This law will ensure S’poreans receive quality continuing education & training

SkillsFuture (SSG) has grown alongside the Singaporeans it serves. You’re not alone if you have taken an SSG course — about 660,000 people took part in them in 2021 alone.  

Here, new amendments to the SkillsFuture Bill and the Skills Development Levy Bill are coming. These amended Bills will make oversight of SSG more robust.

Briefly, those black sheep misusing SSG financially will be fined and/or imprisoned.

The SkillsFuture Singapore Agency (Amendment) Bill allows SkillsFuture Singapore (SSG) to enforce and investigate those who misuse its funds.

Legal penalties against false advertising are also possible.

“The training provider may be held liable if the court ascertains that the training provider had known, or ought to reasonably have known, that the advertisement is false or misleading,” said Minister of State for Education and Manpower Gan Siow Huang in Parliament yesterday (Jan 10).

Concurrently, the Skills Development Levy (Amendment) Bill tightens the law to let investigators question suspects and take into their possession documents which will aid investigations.

All this while you (and the rest of our workforce) safely get equipped with, well, skills for the future.

“We are continuously strengthening the quality of the continuing education and training ecosystem in Singapore,” said MOS Gan.

“The amendments that we are making today will equip SSG with the necessary powers to take action against errant parties who mislead others or abuse SSG’s funding system.”

Legal action a last resort

The legal action these Bill amendments allow, though, is a last resort.

“SSG appreciates that administrative errors and missed deadlines can occur from time to time,” clarified MOS Gan.

“These are not regarded as offences, but areas of improvement to be worked on.”  

In fact, most of the 93 training providers which SSG took action against in 2021 fall into this category.

“The majority of these cases were related to breaches of SSG’s funding terms and conditions, such as failing to submit the required annual returns to SSG,” said the MOS.

“Since these were mostly administrative lapses, most of the 93 training providers were suspended from SSG funding for six months without further repercussions.”

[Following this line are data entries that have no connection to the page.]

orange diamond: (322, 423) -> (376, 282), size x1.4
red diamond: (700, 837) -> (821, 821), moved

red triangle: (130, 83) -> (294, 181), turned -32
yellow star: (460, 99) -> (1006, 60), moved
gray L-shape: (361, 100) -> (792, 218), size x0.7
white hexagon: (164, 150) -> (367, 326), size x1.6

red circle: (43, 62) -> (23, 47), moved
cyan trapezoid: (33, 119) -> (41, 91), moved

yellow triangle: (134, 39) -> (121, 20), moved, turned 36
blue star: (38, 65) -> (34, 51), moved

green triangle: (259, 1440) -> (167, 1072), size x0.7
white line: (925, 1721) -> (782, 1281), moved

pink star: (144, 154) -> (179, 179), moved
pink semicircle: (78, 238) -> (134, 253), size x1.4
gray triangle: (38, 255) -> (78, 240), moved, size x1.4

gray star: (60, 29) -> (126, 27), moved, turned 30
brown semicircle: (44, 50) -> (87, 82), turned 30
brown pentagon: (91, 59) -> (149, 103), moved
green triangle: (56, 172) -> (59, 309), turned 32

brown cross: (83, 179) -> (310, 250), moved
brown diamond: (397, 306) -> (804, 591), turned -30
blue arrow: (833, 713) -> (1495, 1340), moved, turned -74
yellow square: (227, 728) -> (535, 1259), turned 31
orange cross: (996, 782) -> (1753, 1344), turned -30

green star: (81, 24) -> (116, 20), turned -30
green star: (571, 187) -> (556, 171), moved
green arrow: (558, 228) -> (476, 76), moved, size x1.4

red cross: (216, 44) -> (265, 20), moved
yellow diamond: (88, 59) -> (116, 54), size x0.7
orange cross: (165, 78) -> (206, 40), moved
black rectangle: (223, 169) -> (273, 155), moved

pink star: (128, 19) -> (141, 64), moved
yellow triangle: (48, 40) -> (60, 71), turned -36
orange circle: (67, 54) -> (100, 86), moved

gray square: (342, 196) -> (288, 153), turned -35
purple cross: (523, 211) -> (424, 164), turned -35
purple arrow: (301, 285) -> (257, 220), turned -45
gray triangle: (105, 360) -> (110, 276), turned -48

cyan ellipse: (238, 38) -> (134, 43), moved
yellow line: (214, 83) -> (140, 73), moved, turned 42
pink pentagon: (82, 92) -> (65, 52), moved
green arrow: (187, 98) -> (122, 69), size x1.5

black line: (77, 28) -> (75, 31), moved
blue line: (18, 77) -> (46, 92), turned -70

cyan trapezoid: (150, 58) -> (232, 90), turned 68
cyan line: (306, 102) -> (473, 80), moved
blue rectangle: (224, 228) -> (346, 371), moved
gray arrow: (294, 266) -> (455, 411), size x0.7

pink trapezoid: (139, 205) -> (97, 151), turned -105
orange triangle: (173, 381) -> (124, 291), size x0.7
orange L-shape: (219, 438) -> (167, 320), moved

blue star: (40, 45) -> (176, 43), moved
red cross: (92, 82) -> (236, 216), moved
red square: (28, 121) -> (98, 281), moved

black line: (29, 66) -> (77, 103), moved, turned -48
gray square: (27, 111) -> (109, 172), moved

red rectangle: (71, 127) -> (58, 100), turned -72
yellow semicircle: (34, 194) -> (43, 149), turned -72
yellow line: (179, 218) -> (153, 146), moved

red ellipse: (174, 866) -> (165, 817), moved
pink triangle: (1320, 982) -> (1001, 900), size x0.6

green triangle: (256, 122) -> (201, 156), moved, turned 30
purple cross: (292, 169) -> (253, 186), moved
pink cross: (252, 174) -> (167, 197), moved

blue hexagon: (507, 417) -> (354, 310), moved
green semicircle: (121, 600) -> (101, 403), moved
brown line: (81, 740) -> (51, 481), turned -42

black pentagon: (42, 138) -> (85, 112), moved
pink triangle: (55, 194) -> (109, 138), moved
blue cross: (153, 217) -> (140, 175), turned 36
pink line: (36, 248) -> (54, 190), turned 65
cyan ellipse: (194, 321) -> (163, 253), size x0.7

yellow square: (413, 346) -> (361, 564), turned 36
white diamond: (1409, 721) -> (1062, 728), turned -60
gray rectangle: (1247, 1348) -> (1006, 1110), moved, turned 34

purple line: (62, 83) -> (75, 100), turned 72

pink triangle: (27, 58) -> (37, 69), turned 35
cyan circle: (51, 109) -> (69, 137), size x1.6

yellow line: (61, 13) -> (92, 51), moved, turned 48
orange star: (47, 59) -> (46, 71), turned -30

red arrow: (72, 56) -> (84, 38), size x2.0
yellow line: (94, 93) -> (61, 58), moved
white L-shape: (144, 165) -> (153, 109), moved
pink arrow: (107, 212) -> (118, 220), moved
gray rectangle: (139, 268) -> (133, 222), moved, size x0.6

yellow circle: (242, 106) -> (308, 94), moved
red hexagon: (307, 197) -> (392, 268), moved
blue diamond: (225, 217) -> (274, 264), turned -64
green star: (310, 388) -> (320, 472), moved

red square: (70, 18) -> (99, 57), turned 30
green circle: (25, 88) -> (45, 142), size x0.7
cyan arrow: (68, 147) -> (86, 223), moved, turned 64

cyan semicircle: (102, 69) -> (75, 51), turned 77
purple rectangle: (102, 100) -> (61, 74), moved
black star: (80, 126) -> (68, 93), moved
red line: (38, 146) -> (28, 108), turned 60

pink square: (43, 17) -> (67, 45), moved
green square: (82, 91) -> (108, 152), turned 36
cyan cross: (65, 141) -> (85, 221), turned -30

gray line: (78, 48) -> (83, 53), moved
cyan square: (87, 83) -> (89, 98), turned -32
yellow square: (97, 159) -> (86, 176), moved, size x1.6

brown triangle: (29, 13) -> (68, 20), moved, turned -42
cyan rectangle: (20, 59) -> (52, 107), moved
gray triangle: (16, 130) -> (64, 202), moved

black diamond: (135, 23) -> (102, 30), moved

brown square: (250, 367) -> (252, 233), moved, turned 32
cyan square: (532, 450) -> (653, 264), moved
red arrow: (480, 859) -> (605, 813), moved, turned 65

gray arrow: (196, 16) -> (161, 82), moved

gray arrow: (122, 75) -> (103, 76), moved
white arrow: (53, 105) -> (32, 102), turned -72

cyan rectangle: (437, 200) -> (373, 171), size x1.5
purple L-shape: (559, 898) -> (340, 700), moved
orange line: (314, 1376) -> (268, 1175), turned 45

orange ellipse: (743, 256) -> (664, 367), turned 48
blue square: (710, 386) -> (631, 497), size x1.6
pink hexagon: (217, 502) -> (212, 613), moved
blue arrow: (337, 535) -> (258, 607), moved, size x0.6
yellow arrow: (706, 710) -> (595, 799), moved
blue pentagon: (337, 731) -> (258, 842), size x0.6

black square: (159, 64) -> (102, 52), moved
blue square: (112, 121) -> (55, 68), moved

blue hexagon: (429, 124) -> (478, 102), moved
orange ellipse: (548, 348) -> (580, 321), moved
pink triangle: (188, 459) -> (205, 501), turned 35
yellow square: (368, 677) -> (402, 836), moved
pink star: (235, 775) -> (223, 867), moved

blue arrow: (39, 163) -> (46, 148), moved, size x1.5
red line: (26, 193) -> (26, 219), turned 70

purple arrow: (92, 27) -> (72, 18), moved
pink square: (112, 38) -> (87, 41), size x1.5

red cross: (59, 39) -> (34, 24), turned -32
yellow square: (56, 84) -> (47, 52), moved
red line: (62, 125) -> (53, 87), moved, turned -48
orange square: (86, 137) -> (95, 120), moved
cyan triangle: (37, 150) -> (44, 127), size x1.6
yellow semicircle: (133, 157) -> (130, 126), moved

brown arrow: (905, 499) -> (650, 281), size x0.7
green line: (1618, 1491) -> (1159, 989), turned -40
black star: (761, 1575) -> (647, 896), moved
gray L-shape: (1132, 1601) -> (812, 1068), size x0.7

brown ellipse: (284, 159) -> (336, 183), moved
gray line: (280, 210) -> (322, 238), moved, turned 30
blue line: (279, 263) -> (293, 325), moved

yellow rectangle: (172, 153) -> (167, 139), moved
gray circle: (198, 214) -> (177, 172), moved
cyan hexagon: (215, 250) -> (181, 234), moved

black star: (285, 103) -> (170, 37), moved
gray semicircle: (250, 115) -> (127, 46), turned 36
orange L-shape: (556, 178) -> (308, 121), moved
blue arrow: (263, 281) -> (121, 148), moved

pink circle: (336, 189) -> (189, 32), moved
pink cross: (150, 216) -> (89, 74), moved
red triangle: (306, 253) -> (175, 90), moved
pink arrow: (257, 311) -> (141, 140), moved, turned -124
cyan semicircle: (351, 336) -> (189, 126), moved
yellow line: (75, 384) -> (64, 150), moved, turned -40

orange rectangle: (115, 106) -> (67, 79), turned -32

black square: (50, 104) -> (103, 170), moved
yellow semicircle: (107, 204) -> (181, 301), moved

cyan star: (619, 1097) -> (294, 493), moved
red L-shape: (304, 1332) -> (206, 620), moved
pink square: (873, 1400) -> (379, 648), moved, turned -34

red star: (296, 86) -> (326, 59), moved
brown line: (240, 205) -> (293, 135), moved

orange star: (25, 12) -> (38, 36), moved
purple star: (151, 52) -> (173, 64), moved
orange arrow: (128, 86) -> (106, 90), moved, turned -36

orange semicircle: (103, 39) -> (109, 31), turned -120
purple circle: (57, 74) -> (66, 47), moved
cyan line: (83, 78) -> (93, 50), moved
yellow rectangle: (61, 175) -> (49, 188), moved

The erring party gets a chance to correct his/ her behaviour in these cases. For instance, a problematic advertisement could be taken down.

“However, if the facts of the case constitute an offence, or if there are recalcitrant persons who refuse to comply with SSG’s directions, SSG will have to refer the case to the AGC (Attorney-General’s Chambers) to determine the next course of action,” said MOS Gan.

This stringent, case-by-case framework is a safeguard. It removes bad actors from the SSG ecosystem while helping to attract genuine ones.

The result: a vibrant and trustworthy CET (Continuing Education and Training) ecosystem for vendors and learners alike.   

A clearly-communicated change and appropriate powers for investigators

SSG will communicate the amendments clearly to training providers, noted MOS Gan.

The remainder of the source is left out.